I feel old. I know I’m not really – I’m 35 – but I feel very tired and like I’ve missed out on lots of things. For instance, I am single (when all my friends have partners), and I don’t have kids (not that I particularly want a baby, but my friends are starting to have them). I can’t stop thinking about all the things I haven’t done. The lease on my flat is coming up (oh, did I mention I don’t own a house!), and it’s making me feel like I want to cut myself off from everything and just age alone in peace. I can’t imagine how I’ll feel when I turn 40.

From Hannah

Oh Hannah, age is relentless. It just keeps coming, doesn’t it, like a tennis ball launcher shooting hard round weeks at you, then months, and years, and every now and then one of them winds you quite badly, or leaves a bruise. I have just had a birthday, and the sheer quantity of years I am now carrying, on increasingly sloped shoulders, is actually breathtaking. But I think maybe the feeling you’re describing, the feeling of “being old”, is not actually to do with age so much as it is to do with feeling unstable, or dissatisfied, or simply sad.

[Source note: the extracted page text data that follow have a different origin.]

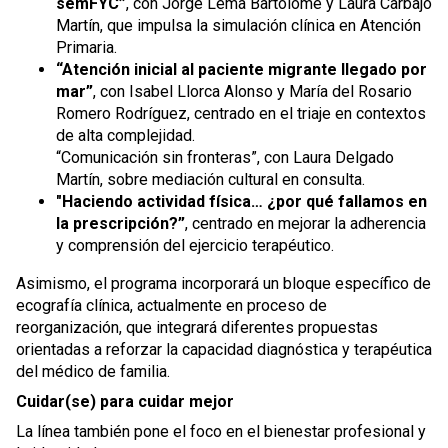
semFYC”
, con Jorge Lema Bartolomé y Laura Carbajo
Martín, que impulsa la simulación clínica en Atención
Primaria.
“Atención inicial al paciente migrante llegado por
mar”
, con Isabel Llorca Alonso y María del Rosario
Romero Rodríguez, centrado en el triaje en contextos
de alta complejidad.
“Comunicación sin fronteras”, con Laura Delgado
Martín, sobre mediación cultural en consulta.
"Haciendo actividad física… ¿por qué fallamos en
la prescripción?”
, centrado en mejorar la adherencia
y comprensión del ejercicio terapéutico.
Asimismo, el programa incorporará un bloque específico de
ecografía clínica, actualmente en proceso de
reorganización, que integrará diferentes propuestas
orientadas a reforzar la capacidad diagnóstica y terapéutica
del médico de familia.
Cuidar(se) para cuidar mejor
La línea también pone el foco en el bienestar profesional y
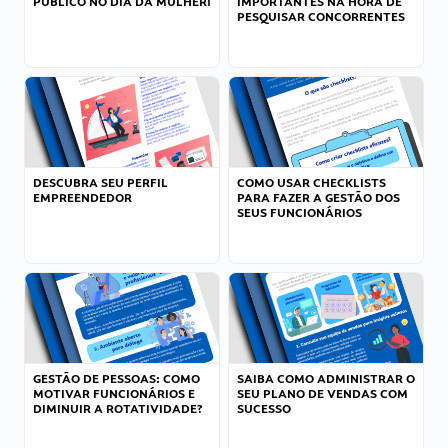
PÚBLICO NO DIA DA MULHER!
IMPORTANTES NA HORA DE
PESQUISAR CONCORRENTES
DESCUBRA SEU PERFIL
COMO USAR CHECKLISTS
EMPREENDEDOR
PARA FAZER A GESTÃO DOS
SEUS FUNCIONÁRIOS
GESTÃO DE PESSOAS: COMO
SAIBA COMO ADMINISTRAR O
MOTIVAR FUNCIONÁRIOS E
SEU PLANO DE VENDAS COM
DIMINUIR A ROTATIVIDADE?
SUCESSO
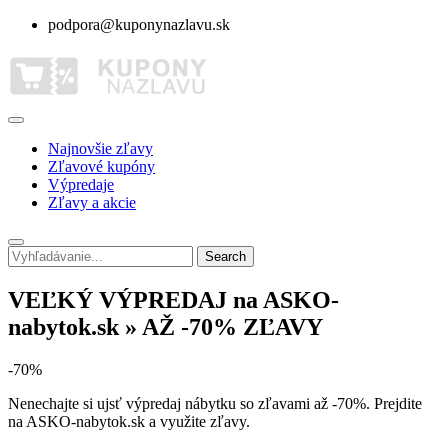
podpora@kuponynazlavu.sk
Najnovšie zľavy
Zľavové kupóny
Výpredaje
Zľavy a akcie
Search
VEĽKÝ VÝPREDAJ na ASKO-
nabytok.sk » AŽ -70% ZĽAVY
-70%
Nenechajte si ujsť výpredaj nábytku so zľavami až -70%. Prejdite
na ASKO-nabytok.sk a využite zľavy.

It is a particularly difficult time to enter your thirties. The traditional indicators of adulthood like houses or babies have been denied to many millions due to either systemic failures of governance or excessive avocado usage, depending on which websites you read. People have always mourned their youth, but your generation is getting older without the security or benefits that sweetened the deal, which adds a certain terror to the journey. But that’s not all of it. The process of moving forward through a life inevitably requires you to acknowledge opportunities missed or things undone.

I’m reading a book by psychoanalyst Adam Phillips, Missing Out, in which he asks: Why do we think we know more about the experiences we don’t have than about those we do? I’m thinking about this all the time now. And I think it’s completely normal to wonder what might have happened if you’d leaned into that kiss in 2007, or moved to Paris when you were 18, or said that thing to your dad, or worked harder on your maths GCSE. The trick is not to dwell there, not to set up a little camp in what might have been, or in the perceived successes of others, but instead to look around at the choices you’ve made, and try and enjoy them. You’re mourning an unlived life, rather than appreciating the life you have, and I think it’s things like this that can make a person feel stuck, or tired, or old.

Admittedly, turning 40 is weird. It is, it just is. I remember when my mum turned 40, and I remember it because I was old enough already to write her a birthday “rap”. Well, more a sort of spoken word poem, illustrated, but I was yet to discover those pretensions, and my point is, 40 remains the age of mothers and branch managers – it is not an age when you can still, for instance, have a tantrum over getting dressed, or get moody about lunch (as I have learned the hard way). When you get there, write in again, we’ll chat. But now, you can’t imagine how you’ll feel in five years time? Good! That’s a good thing! You will have grown by then in imperceptible yet crucial ways you cannot and should not try and know today, and this is something time does, with its bruises: it reshapes us, and makes us want, grieve and delight in completely new things.

You could, of course, take yourself away to hibernate in your old age – a little flat by the sea, some herbal tea, one of those leather flip-back phone cases that also contains your credit cards. Sounds quite nice. But truly, you have an entire three or four lives ahead of you, which you might enjoy more if you instead attempted to reconnect with your friends and brush off your mounting bitterness. Age can work as a spotlight on our regrets; try and refocus its beam on the future.